Being an entrepreneur in the tech space means working 60 to 80 hours a week and hustling from one opportunity to the next. That's what many people think. That's what many entrepreneurs in the tech space think. It's what I thought, too, when I started freistil IT in 2010. The temperature started rising. It felt like a fever. And I mean that in the literal sense.

One busy day, my body started heating up and I started to feel weary and devoid of energy. It felt similar to a flu, but I had no other flu symptoms on top of the 40 degrees. I remembered that I had experienced this before. Back then, I went to a doctor and had blood samples taken. No conclusive results at all. Now that it happened again, I started to recognize a pattern: This was how my body alerted me that I was hitting my limits. So I dropped what ever I was sweating about, went straight to bed and switched to private mode completely. No email, no phone calls, no pondering business issues. Soon, the fever vanished and I slowly got into business again, carefully ramping up my workload. Since then, it never happened again because I've become much more aware of what drains me of energy and motivation, and because I learned how to replenish my mental fuel.

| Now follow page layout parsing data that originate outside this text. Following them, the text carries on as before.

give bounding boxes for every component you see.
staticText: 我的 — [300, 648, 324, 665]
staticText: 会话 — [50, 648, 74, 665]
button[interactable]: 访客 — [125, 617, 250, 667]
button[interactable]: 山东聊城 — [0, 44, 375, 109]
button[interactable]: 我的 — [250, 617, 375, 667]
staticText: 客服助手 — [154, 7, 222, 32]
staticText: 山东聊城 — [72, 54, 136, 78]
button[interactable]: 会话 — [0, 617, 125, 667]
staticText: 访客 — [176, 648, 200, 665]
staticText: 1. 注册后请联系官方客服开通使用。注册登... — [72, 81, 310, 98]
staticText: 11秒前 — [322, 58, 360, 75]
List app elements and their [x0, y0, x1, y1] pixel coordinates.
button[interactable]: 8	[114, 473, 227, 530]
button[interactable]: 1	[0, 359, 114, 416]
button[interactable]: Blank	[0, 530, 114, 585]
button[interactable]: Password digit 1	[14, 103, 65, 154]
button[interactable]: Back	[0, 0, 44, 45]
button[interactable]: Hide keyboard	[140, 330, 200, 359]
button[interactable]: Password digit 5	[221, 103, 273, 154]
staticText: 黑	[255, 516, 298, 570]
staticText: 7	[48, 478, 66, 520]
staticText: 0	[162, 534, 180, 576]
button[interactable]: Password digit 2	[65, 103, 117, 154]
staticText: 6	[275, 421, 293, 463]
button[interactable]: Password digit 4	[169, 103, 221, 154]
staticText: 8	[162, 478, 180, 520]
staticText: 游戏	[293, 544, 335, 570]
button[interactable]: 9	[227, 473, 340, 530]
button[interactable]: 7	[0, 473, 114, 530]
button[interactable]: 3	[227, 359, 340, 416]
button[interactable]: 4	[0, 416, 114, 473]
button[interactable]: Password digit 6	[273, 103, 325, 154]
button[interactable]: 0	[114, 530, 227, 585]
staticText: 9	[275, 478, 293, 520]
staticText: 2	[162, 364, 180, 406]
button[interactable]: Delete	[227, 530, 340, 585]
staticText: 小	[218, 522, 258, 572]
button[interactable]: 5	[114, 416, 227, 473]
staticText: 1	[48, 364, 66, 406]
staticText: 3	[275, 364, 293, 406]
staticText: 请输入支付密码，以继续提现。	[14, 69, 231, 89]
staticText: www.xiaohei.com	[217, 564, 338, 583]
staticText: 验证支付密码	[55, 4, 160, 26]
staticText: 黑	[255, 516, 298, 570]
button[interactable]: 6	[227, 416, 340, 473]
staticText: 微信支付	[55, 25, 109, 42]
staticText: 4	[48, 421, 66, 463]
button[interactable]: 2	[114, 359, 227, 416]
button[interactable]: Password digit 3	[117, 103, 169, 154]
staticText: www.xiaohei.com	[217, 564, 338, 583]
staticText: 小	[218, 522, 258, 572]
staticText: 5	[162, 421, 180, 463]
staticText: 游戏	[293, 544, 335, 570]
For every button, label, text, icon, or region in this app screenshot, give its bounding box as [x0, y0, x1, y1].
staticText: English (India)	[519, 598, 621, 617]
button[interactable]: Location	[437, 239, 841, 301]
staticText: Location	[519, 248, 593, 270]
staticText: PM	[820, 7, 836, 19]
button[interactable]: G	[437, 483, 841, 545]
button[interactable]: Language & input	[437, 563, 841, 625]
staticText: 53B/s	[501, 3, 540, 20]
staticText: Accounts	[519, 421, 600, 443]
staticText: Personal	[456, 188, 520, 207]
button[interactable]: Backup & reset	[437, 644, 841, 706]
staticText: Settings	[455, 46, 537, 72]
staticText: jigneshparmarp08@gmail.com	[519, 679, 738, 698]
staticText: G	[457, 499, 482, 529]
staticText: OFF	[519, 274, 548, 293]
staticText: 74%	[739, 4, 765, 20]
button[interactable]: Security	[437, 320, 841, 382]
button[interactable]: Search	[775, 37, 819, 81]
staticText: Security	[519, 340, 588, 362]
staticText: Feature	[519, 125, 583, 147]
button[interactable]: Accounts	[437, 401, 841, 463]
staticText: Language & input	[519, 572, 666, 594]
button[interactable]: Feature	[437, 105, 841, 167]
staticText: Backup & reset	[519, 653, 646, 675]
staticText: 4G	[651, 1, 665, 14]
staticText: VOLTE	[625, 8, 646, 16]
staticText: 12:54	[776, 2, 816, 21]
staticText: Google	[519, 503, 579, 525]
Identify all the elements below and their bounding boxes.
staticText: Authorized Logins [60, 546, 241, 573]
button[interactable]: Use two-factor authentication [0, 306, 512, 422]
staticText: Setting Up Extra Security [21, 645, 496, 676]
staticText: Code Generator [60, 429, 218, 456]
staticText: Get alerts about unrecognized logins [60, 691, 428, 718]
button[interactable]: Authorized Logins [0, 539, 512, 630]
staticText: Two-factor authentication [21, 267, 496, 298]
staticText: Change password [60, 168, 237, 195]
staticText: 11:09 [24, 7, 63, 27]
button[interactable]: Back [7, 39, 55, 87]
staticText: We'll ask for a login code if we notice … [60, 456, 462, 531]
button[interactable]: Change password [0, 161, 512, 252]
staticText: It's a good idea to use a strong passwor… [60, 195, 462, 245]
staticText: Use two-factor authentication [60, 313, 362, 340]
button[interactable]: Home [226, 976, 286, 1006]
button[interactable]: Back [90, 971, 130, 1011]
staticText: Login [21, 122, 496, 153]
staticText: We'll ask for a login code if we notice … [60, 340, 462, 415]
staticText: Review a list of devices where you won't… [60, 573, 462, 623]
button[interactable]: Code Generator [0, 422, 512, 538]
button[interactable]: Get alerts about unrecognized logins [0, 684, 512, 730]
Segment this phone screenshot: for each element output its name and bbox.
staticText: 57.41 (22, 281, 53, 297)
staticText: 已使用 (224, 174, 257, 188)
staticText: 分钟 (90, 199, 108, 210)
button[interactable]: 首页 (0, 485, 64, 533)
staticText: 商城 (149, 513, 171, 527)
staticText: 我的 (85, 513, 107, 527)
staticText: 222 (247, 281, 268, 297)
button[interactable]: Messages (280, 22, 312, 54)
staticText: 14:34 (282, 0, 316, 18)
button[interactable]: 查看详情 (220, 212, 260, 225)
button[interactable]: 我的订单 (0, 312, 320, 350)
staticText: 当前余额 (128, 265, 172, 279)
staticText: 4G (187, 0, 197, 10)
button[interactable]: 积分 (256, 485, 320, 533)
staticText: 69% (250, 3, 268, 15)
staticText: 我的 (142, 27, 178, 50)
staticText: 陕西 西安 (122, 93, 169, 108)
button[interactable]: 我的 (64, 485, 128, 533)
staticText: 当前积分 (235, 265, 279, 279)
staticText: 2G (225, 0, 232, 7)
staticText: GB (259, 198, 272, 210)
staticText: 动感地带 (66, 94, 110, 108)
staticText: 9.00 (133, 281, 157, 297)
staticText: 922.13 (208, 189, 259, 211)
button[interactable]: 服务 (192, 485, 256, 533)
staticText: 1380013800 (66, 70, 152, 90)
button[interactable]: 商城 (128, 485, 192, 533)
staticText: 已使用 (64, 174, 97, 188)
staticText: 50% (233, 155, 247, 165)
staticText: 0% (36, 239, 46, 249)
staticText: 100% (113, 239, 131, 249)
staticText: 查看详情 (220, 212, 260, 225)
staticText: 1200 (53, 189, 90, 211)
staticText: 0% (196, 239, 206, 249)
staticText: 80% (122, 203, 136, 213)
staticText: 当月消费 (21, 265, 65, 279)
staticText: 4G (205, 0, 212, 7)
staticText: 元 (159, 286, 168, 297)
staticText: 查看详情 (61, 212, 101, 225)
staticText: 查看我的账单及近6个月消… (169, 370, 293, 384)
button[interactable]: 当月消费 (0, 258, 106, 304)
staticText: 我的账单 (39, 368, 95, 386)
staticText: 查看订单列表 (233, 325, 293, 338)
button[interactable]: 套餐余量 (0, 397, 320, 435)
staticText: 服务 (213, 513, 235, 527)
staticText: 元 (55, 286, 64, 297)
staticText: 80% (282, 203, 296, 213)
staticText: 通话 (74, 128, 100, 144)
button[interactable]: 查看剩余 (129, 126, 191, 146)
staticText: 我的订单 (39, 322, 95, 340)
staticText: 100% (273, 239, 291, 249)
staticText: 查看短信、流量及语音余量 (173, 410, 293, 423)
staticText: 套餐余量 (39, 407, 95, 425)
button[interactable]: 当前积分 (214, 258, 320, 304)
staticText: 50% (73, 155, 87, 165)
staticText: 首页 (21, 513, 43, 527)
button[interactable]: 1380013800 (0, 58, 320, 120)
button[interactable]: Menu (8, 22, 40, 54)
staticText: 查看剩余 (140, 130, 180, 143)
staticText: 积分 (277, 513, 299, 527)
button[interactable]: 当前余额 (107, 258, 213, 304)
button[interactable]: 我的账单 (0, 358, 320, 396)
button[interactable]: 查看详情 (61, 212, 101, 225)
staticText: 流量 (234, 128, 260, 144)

Andrew Dumont describes his experience with this issue in his blog entry "Avoiding Burnout". These are his tactics to stay in good shape:

  • Morning Workouts
  • An Evening Walk
  • Fiction Reading
  • A Day A Week
  • Intellectual Hobbies
  • Small Wins
  • A Healthy Diet
  • Limiting Decisions
  • Yearly Unplugs

While I'm doing many of these myself already, the yearly unplugging is something of which I still need to make a habit. When work -- even hard work -- is fun and fulfilling, it's sort of addictive. But Andrew is right in that work as an entrepreneur needs to be more than just hard:

It's taken me years to realize that overnight success is fictional. Overnight success comes after years of hard, sustainable work.